Chairman Ajit Pai prioritized making new spectrum available for 5G. To his credit, he succeeded. Over the course of four years, Chairman Pai made available more high-band and mid-band spectrum, for licensed use and unlicensed use, than any other Federal Communications Commission chairman. He did so in the face of unprecedented opposition from other federal agencies, navigating the chaotic currents of the Trump administration with political acumen and courage. The Pai FCC will go down in history as the 5G FCC, and as the chairman who protected the primacy of FCC control over commercial spectrum policy.

At the same time, the Pai FCC will also go down in history as the most conventional FCC on spectrum policy in the modern era. Chairman Pai undertook no sweeping review of spectrum policy in the manner of former Chairman Michael Powell and no introduction of new and radically different spectrum technologies such as the introduction of unlicensed spectrum and spread spectrum in the 1980s, or the introduction of auctions in the 1990s. To the contrary, Chairman Pai actually rolled back the experimental short-term license structure adopted in the 3.5 GHz Citizens Broadband Radio Service (CBRS) band and replaced it with the conventional long-term with renewal expectation license. He missed a once-in-a-lifetime opportunity to dramatically expand the availability of unlicensed use of the TV white spaces (TVWS) via repacking after the television incentive auction.
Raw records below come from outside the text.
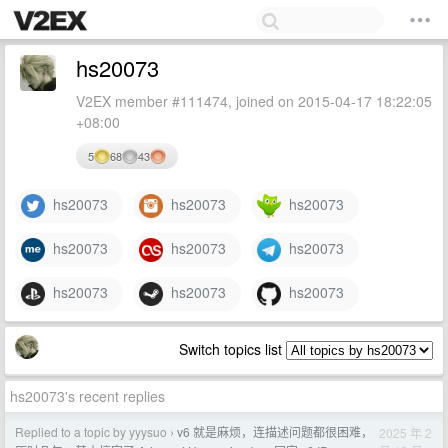
hs20073
V2EX member #111474, joined on 2015-04-17 18:22:05
+08:00
5
68
43
hs20073
hs20073
hs20073
hs20073
hs20073
hs20073
hs20073
hs20073
hs20073
Switch topics list
hs20073's recent replies
Replied to a topic by yyysuo
v6 就是麻烦，连描述问题都很困难，
2025 年 2
›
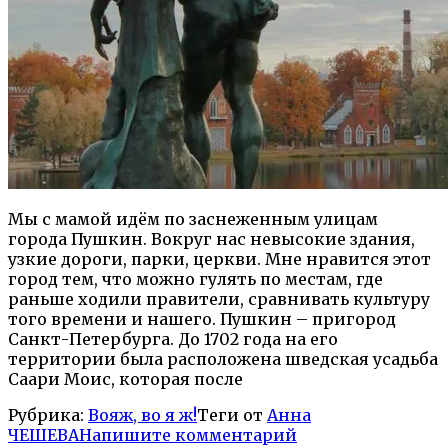
Мы с мамой идём по заснеженным улицам
города Пушкин. Вокруг нас невысокие здания,
узкие дороги, парки, церкви. Мне нравится этот
город тем, что можно гулять по местам, где
раньше ходили правители, сравнивать культуру
того времени и нашего. Пушкин – пригород
Санкт-Петербурга. До 1702 года на его
территории была расположена шведская усадьба
Саари Моис, которая после
Рубрика:
Вояж, во я ж!
Теги от
Анна
ЧЕШЕВА
Напишите комментарий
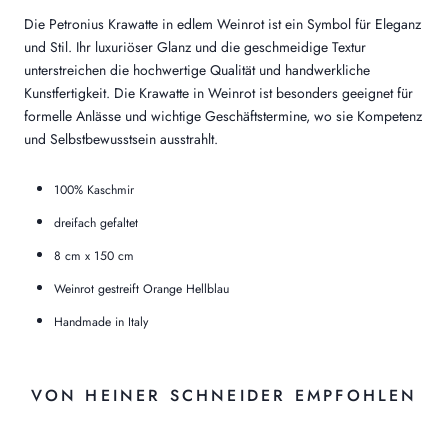
Die Petronius Krawatte in edlem Weinrot ist ein Symbol für Eleganz
und Stil. Ihr luxuriöser Glanz und die geschmeidige Textur
unterstreichen die hochwertige Qualität und handwerkliche
Kunstfertigkeit. Die Krawatte in Weinrot ist besonders geeignet für
formelle Anlässe und wichtige Geschäftstermine, wo sie Kompetenz
und Selbstbewusstsein ausstrahlt.
100% Kaschmir
dreifach gefaltet
8 cm x 150 cm
Weinrot gestreift Orange Hellblau
Handmade in Italy
VON HEINER SCHNEIDER EMPFOHLEN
In reworking the rules for the 2.5 GHz band, although Pai laudably embraced the recommendation to create an application window for rural tribal lands, he rejected the proposal to allow nonprofits a chance to use the band for broadband in favor of conventional auction policy.

Ajit Pai’s Spectrum Policy Gave the US a Strong Position for 5G and Wi-Fi 6

To fully appreciate Chairman Pai’s accomplishments, we must first fully appreciate the urgency of opening new spectrum, and the challenges Pai faced from within the Trump administration itself. While providers can (and should) repurpose spectrum from older technologies to newer technologies, successful widespread deployment can only take place when sufficient amounts of new spectrum become available. This “green field” spectrum allows providers to build out new technologies with the most up-to-date equipment without disrupting existing subscriber services. The protocols developed for mobile 5G services work best with “mid-band” spectrum (generally considered to be frequencies between 2 GHz and 6 GHz). At the time Pai became chairman, the FCC did not have any mid-band spectrum identified for auction.
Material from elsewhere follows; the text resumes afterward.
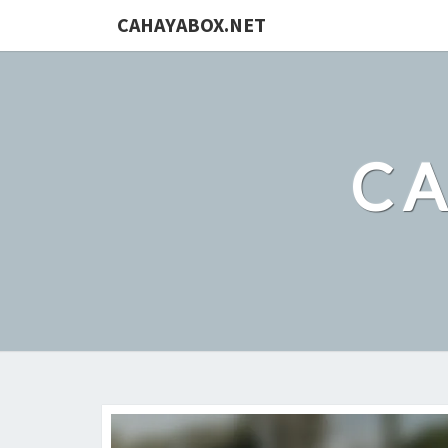
CAHAYABOX.NET
C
In addition, spectrum available for unlicensed use has become increasingly congested as more and more services depend on Wi-Fi and other unlicensed applications. Indeed, we have become so dependent on Wi-Fi for home broadband and networking that people routinely talk about buying “Wi-Fi” from commercial broadband providers rather than buying “internet access.” The United States further suffered a serious disadvantage moving forward to next generation Wi-Fi, Wi-Fi 6, because the U.S. lacked a contiguous block of spectrum large enough to take advantage of Wi-Fi 6’s gigabit capabilities. Without gigabit Wi-Fi, Americans will increasingly be unable to use the applications that gigabit broadband to the home makes possible.
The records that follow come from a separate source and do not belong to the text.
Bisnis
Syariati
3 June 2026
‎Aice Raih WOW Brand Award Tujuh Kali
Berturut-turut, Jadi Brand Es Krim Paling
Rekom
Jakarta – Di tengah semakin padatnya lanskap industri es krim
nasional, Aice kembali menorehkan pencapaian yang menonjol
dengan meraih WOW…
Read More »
But virtually all spectrum—particularly mid-band spectrum—have significant incumbents. These incumbents include federal users, particularly the U.S. Department of Defense. Finding new spectrum optimal for 5G required reclaiming spectrum from these incumbents. Unlicensed services do not require relocating incumbent users but creating such “underlay” unlicensed spectrum access requires rules to prevent unlicensed operations from causing harmful interference to licensed services. Needless to say, incumbent services fiercely resist any change in spectrum-allocation rules, claiming that reducing their spectrum allocation or permitting unlicensed services will compromise valuable existing services, while simultaneously causing harmful interference.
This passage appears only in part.